Moffat County saw a decrease in drilling permit applications filed by oil and natural gas companies in 2009.
Some area officials say new regulations designed to better protect wildlife and the environment from potential harm caused by drilling for oil and gas are to blame, while others point to a downward economy or a drop in natural gas prices.
The regulations, which took effect in spring 2009, were fostered by citizen concerns for drilling spills, releases, seeps, well contamination, storm water run-offs, odors and wildlife impacts, according to the Colorado Oil & Gas Conservation Commission.
Although a dropping economy and fluxing natural gas prices have played a factor, Moffat County Natural Resources Director Jeff Comstock said the new regulations are to blame.
David Neslin, director of the Colorado Oil & Gas Conservation Commission, said decreased drilling permits had little to do with the new legislation, however.
Neslin points instead to a 50- to 70-percent drop in natural gas prices.
Natural gas sold for about $9 per thousand cubic foot in 2008 and dropped to about $3 per thousand cubic foot in 2009, he said.
Because of the high prices, 2008 saw a record high 8,027 drilling permits issued statewide, which dropped to 5,159 permits in 2009. Moffat County had 51 permits issued in 2009.

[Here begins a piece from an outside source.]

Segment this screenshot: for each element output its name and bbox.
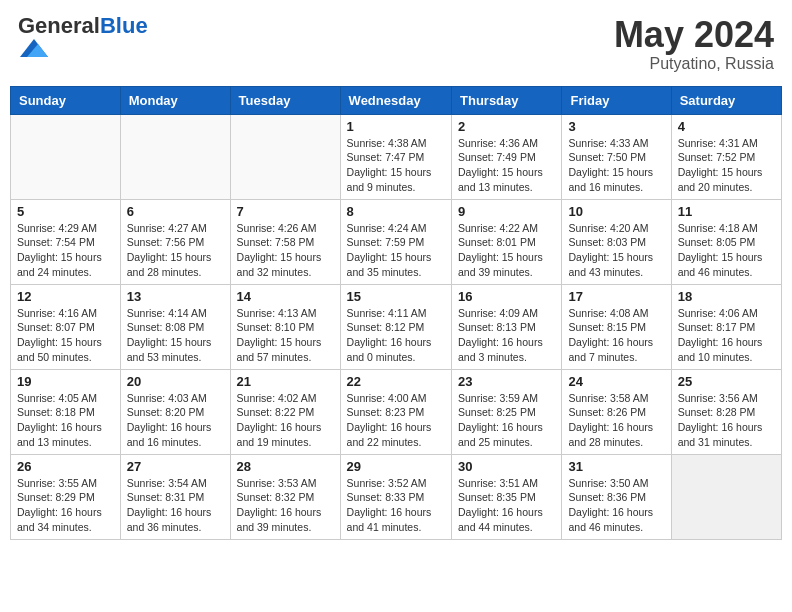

Comstock said this is because of energy resource companies wanting to submit their permits before the new regulations occurred.
In March 2009, Moffat County received 22 applications for drilling permits, accounting for 43 percent of all requests that year, and March and April combined accounted for 64 percent of all applications in the year.
The new rules implemented by Colorado House Bills 07-1298 and 07-1341 took effect in April on private land and July on federal land of 2009.
Since October, five drilling permit applications have been granted for the county while eight are pending approval for 2010. Six location assessments for additional drilling pads are also pending.
The low numbers in permits are concerning to state Rep. Randy Baumgardner, R-Hot Sulphur Springs, who said the regulations “are the straw that broke the camel’s back.”
“Talking with the oil and gas companies, I’m finding out (the drilling regulations) are a huge deterrent to the industry here in the state,” he said. “It’s cheaper for them to go to another state. Even though the tax base may be higher, over a period of time they can operate cheaper.”
The current permit request activity in Moffat County isn’t stirring Neslin’s stance, however.
“That wouldn’t strike me as significantly out of range with what Moffat’s experiences have been over the last five or six years,” he said. “So far in 2010, application levels are back to where they were in 2007.”
Although drilling requests are down about 35 percent from 2008 in Colorado, Neslin said “we fared better than most of our neighbors.”
The 5,159 permits issued in 2009 are about 2,000 more permits more than Kansas, Oklahoma and New Mexico and about 4,000 more than Utah or Montana.
Baumgardner said the processing time on applications to drill also may be affecting the industry in Colorado.
“It takes about two to three days in other states to have a permit but here in Colorado it takes 30, 60 or 90 days to get a permit approved,” Baumgardner said. “It’s just not business friendly to oil and gas here in the state.”
David Ludlam, executive director of the West Slope Colorado Oil and Gas Association, said the regulations are making the gas industry in Colorado unstable.
“Like an earthquake, the rule-making created enough instability to keep companies off-balance,” he said in a statement. “Are companies pulling out? No. I’d say they’re rebuilding for the long term and hoping against regulatory aftershocks that might create more instability.”
The potential drop in revenue also could hurt the county financially.
Moffat County projected a $110 million drop in proposed county assessed value for 2010 and 60 percent of that could be attributed to potential oil and gas price drops, Moffat County Assessor Suzanne Brinks said.
“Price and regulatory factors can’t be separated and measured against each other,” Ludlam said. “High prices are better for our business, but no investor in their right mind wants to build a drilling program around a regulatory fault zone, prone to quakes and instability.”
Moffat County Commissioner Tom Mathers said the problem comes from a combination of things but that Gov. Bill Ritter isn’t helping the situation.
“Gov. Ritter’s rules and regulations run (oil and gas) right out of the county,” Mathers said. “The first time I met Ritter ... I told him ‘Please don’t protect us into starvation’ ... and that is exactly what he has done.”